High Line Boys: Gilbert & George Queer the Park
By Out.com Editors
The High Line will get a little bit gayer this fall when the billboard adjacent to the elevated park—that has hosted other queer artists such as photographer Ryan McGinley—exhibits a version of Gilbert & George’s 1984 photographic, stained glass-simulating mural “Waking” (which is in the permanent collection fo the Guggenheim Bilbao) that shows various sizes of the gay art duo surrounded by men and boys in flamboyant makeup and clothing.
Gilbert & George's signature style coalesced in large, brightly colored photo montages, often backlit to resemble stained glass and incorporating button-pushing symbols (swastikas, crucifixes, roses, flags) and provocative text ('cock,' 'scum,' 'fucked up'). As self-described 'living sculptures,' they insist they live their whole lives as art; they're prone to rude jokes, are rarely seen dressed in anything but matching suits or apart from one another, and keep slavishly to a peculiar daily schedule.
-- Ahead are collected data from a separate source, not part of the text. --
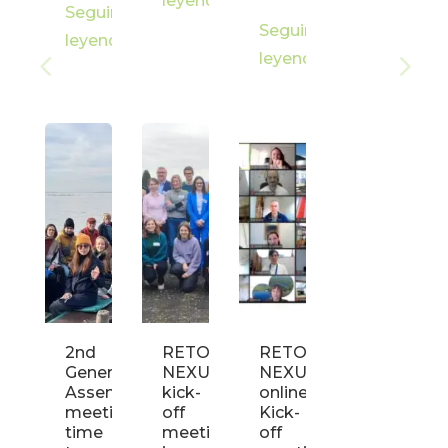
leyendo
Seguir
Seguir
leyendo
leyendo
2nd
RETOUCH
RETOUCH
General
NEXUS
NEXUS
Assembly
kick-
online
meeting:
off
Kick-
time
meeting
off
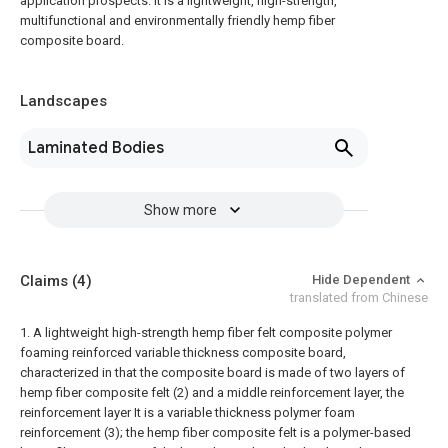
application prospects. It is a lightweight, high-strength,
multifunctional and environmentally friendly hemp fiber
composite board.
Landscapes
Laminated Bodies
Show more
Claims
(4)
Hide Dependent
translated from Chinese
1. A lightweight high-strength hemp fiber felt composite polymer
foaming reinforced variable thickness composite board,
characterized in that the composite board is made of two layers of
hemp fiber composite felt (2) and a middle reinforcement layer, the
reinforcement layer It is a variable thickness polymer foam
reinforcement (3); the hemp fiber composite felt is a polymer-based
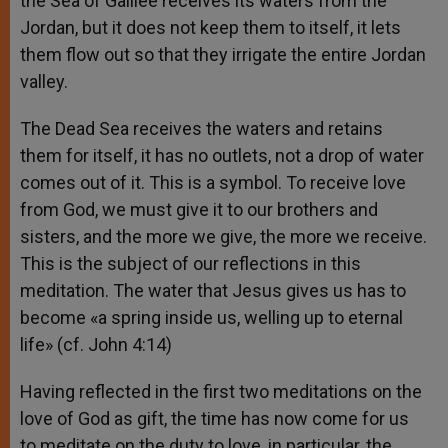
the Sea of Galilee receives its waters from the
Jordan, but it does not keep them to itself, it lets
them flow out so that they irrigate the entire Jordan
valley.
The Dead Sea receives the waters and retains
them for itself, it has no outlets, not a drop of water
comes out of it. This is a symbol. To receive love
from God, we must give it to our brothers and
sisters, and the more we give, the more we receive.
This is the subject of our reflections in this
meditation. The water that Jesus gives us has to
become «a spring inside us, welling up to eternal
life» (cf. John 4:14)
Having reflected in the first two meditations on the
love of God as gift, the time has now come for us
to meditate on the duty to love, in particular, the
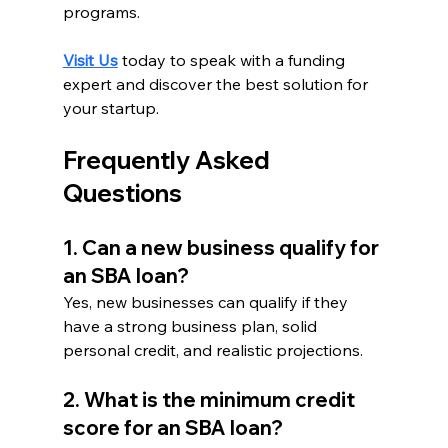
programs.
Visit Us
 today to speak with a funding 
expert and discover the best solution for 
your startup.
Frequently Asked 
Questions
1. Can a new business qualify for 
an SBA loan?
Yes, new businesses can qualify if they 
have a strong business plan, solid 
personal credit, and realistic projections.
2. What is the minimum credit 
score for an SBA loan?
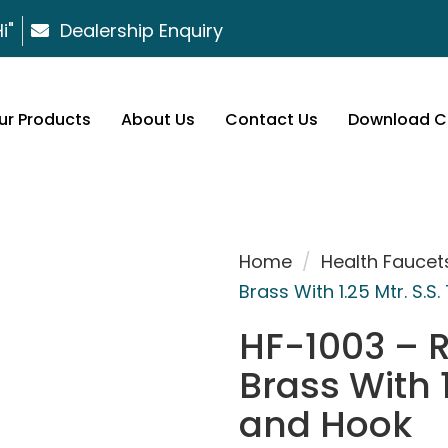
i"
Dealership Enquiry
ur Products
About Us
Contact Us
Download C
Home
/
Health Faucet
Brass With 1.25 Mtr. S.
HF-1003 – 
Brass With 1
and Hook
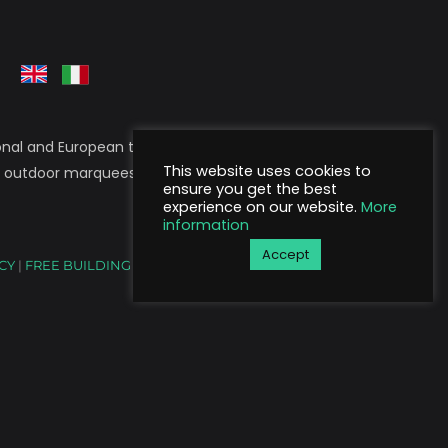
nal and European territory. Stil Tende is a
This website uses cookies to
, outdoor marquees, wall-mounted structures,
ensure you get the best
experience on our website.
More
information
Accept
ICY
|
FREE BUILDING ACTIVITIES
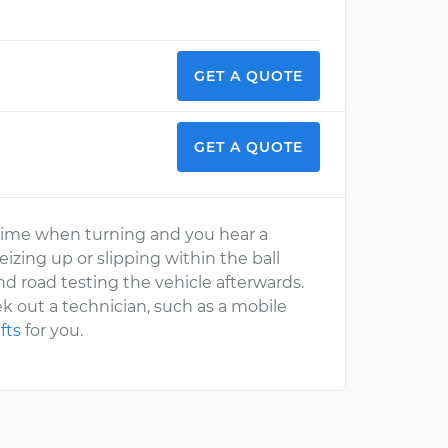
GET A QUOTE
GET A QUOTE
time when turning and you hear a
eizing up or slipping within the ball
d road testing the vehicle afterwards.
ek out a technician, such as a mobile
fts
for you.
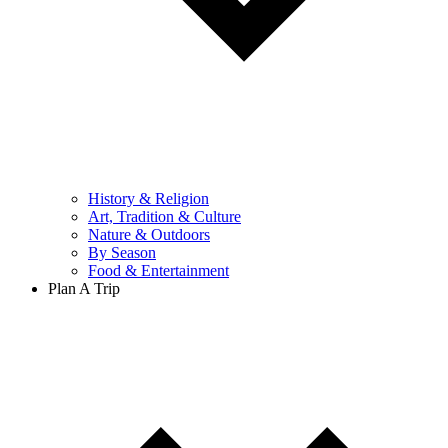
History & Religion
Art, Tradition & Culture
Nature & Outdoors
By Season
Food & Entertainment
Plan A Trip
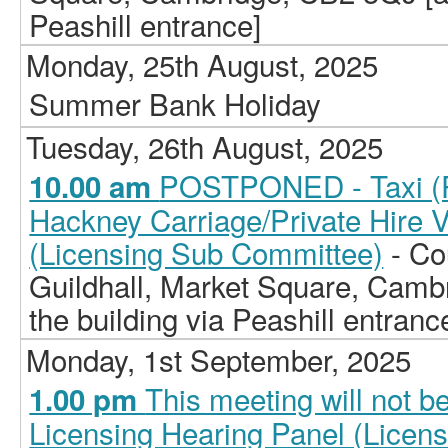
Peashill entrance]
Monday, 25th August, 2025
Summer Bank Holiday
Tuesday, 26th August, 2025
POSTPONED - Taxi (Pr
10.00 am
Hackney Carriage/Private Hire 
(Licensing Sub Committee)
- Co
Guildhall, Market Square, Camb
the building via Peashill entranc
Monday, 1st September, 2025
This meeting will not b
1.00 pm
Licensing Hearing Panel (Licen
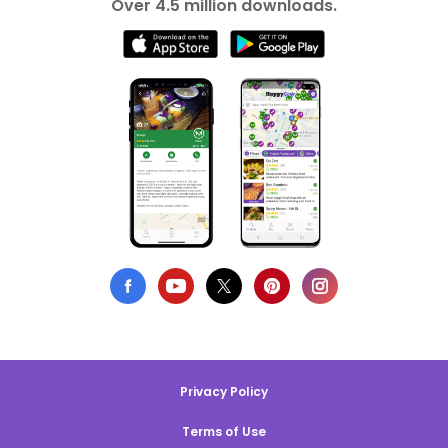
Over 4.5 million downloads.
Privacy Policy
Terms of Use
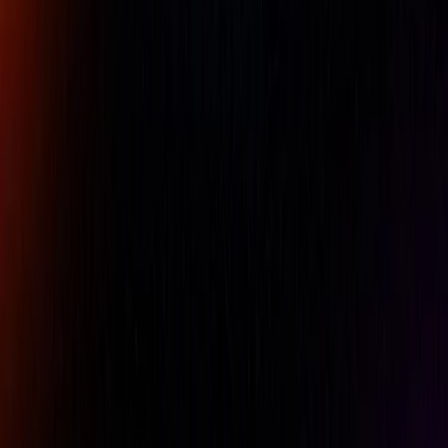
difference between the working surface and the underside.
Also, do not set a plate near an air conditioner or other
such device.
Availability:
LOW STOCK
For pricing, please contact our experts.
Name
Company Name
Email
Phone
Although the original artwork seemed massive, at approximately 36-feet wide, the billboard is 75-feet in length, so does that mean we'll get more boys to marvel at while strolling by?
“With all the talk today about urban life and gay marriage,” High Line Art curator Cecilia Alemani told the New York Times, “it seems even more appropriate now.”
The High Line Billboard will exhibit the bold work from September 3 through October 1, but we already wish it would be a permanent feature.